Department of Artificial Intelligence and Informatics Research, Mayo Clinic, Jacksonville, Florida.
Department of Neuroscience, Mayo Clinic, Jacksonville, Florida.
Lab Invest. 2023 Jun;103(6):100127. doi: 10.1016/j.labinv.2023.100127. Epub 2023 Mar 6.
Neuropathologic assessment during autopsy is the gold standard for diagnosing neurodegenerative disorders. Neurodegenerative conditions, such as Alzheimer disease (AD) neuropathological change, are a continuous process from normal aging rather than categorical; therefore, diagnosing neurodegenerative disorders is a complicated task. We aimed to develop a pipeline for diagnosing AD and other tauopathies, including corticobasal degeneration (CBD), globular glial tauopathy, Pick disease, and progressive supranuclear palsy. We used a weakly supervised deep learning-based approach called clustering-constrained-attention multiple-instance learning (CLAM) on the whole-slide images (WSIs) of patients with AD (n = 30), CBD (n = 20), globular glial tauopathy (n = 10), Pick disease (n = 20), and progressive supranuclear palsy (n = 20), as well as nontauopathy controls (n = 21). Three sections (A: motor cortex; B: cingulate gyrus and superior frontal gyrus; and C: corpus striatum) that had been immunostained for phosphorylated tau were scanned and converted to WSIs. We evaluated 3 models (classic multiple-instance learning, single-attention-branch CLAM, and multiattention-branch CLAM) using 5-fold cross-validation. Attention-based interpretation analysis was performed to identify the morphologic features contributing to the classification. Within highly attended regions, we also augmented gradient-weighted class activation mapping to the model to visualize cellular-level evidence of the model's decisions. The multiattention-branch CLAM model using section B achieved the highest area under the curve (0.970 ± 0.037) and diagnostic accuracy (0.873 ± 0.087). A heatmap showed the highest attention in the gray matter of the superior frontal gyrus in patients with AD and the white matter of the cingulate gyrus in patients with CBD. Gradient-weighted class activation mapping showed the highest attention in characteristic tau lesions for each disease (eg, numerous tau-positive threads in the white matter inclusions for CBD). Our findings support the feasibility of deep learning-based approaches for the classification of neurodegenerative disorders on WSIs. Further investigation of this method, focusing on clinicopathologic correlations, is warranted.

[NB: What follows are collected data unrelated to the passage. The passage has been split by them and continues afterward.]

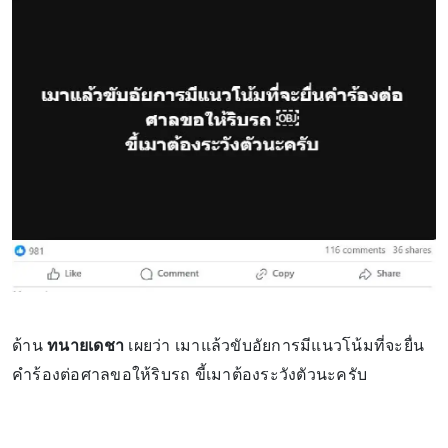
ด้าน
ทนายเดชา
เผยว่า เมาแล้วขับอัยการมีแนวโน้มที่จะยื่น
คำร้องต่อศาลขอให้ริบรถ ขี้เมาต้องระวังตัวนะครับ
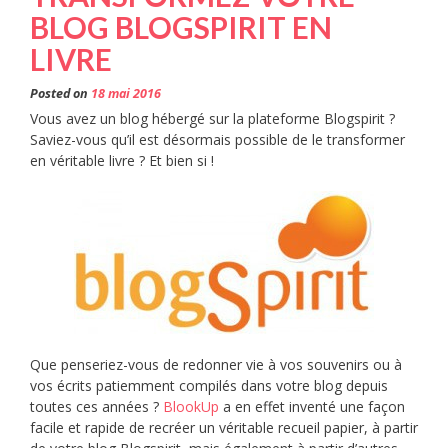
BLOG BLOGSPIRIT EN
PHOTOS
INSTAGRAM
LIVRE
! »
Posted on
18 mai 2016
Vous avez un blog hébergé sur la plateforme Blogspirit ?
Saviez-vous qu’il est désormais possible de le transformer
en véritable livre ? Et bien si !
Que penseriez-vous de redonner vie à vos souvenirs ou à
vos écrits patiemment compilés dans votre blog depuis
toutes ces années ?
BlookUp
a en effet inventé une façon
facile et rapide de recréer un véritable recueil papier, à partir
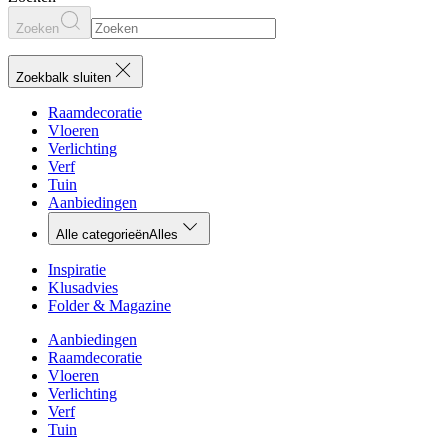
Zoeken
Zoekbalk sluiten
Raamdecoratie
Vloeren
Verlichting
Verf
Tuin
Aanbiedingen
Alle categorieën
Alles
Inspiratie
Klusadvies
Folder & Magazine
Aanbiedingen
Raamdecoratie
Vloeren
Verlichting
Verf
Tuin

尸检时的神经病理学评估是诊断神经退行性疾病的金标准。神经退行性疾病,如阿尔茨海默病(AD)的神经病理学改变,是一个从正常衰老开始的连续过程,而不是分类的;因此,诊断神经退行性疾病是一项复杂的任务。我们旨在开发一种用于诊断 AD 和其他 tau 病的管道,包括皮质基底节变性(CBD)、球状神经胶质 tau 病、Pick 病和进行性核上性麻痹。我们使用一种名为聚类约束注意力多实例学习(CLAM)的基于弱监督深度学习的方法,对 AD(n=30)、CBD(n=20)、球状神经胶质 tau 病(n=10)、Pick 病(n=20)和进行性核上性麻痹(n=20)患者的全切片图像(WSI)以及非 tau 病对照(n=21)进行了分析。对已用磷酸化 tau 免疫染色的 3 个切片(A:运动皮层;B:扣带回和额上回;C:纹状体)进行扫描并转换为 WSI。我们使用 5 折交叉验证评估了 3 种模型(经典多实例学习、单注意力分支 CLAM 和多注意力分支 CLAM)。进行基于注意力的解释分析以确定有助于分类的形态特征。在高度关注的区域内,我们还将梯度加权类激活映射添加到模型中,以可视化模型决策的细胞级证据。使用 B 切片的多注意力分支 CLAM 模型实现了最高的曲线下面积(0.970±0.037)和诊断准确性(0.873±0.087)。热图显示 AD 患者额上回灰质和 CBD 患者扣带回白质的关注度最高。梯度加权类激活映射显示了每种疾病特征性 tau 病变的最高关注度(例如,CBD 中的白质包含物中存在大量 tau 阳性纤维)。我们的研究结果支持基于深度学习的方法在 WSI 上对神经退行性疾病进行分类的可行性。进一步研究这种方法,重点关注临床病理相关性,是有必要的。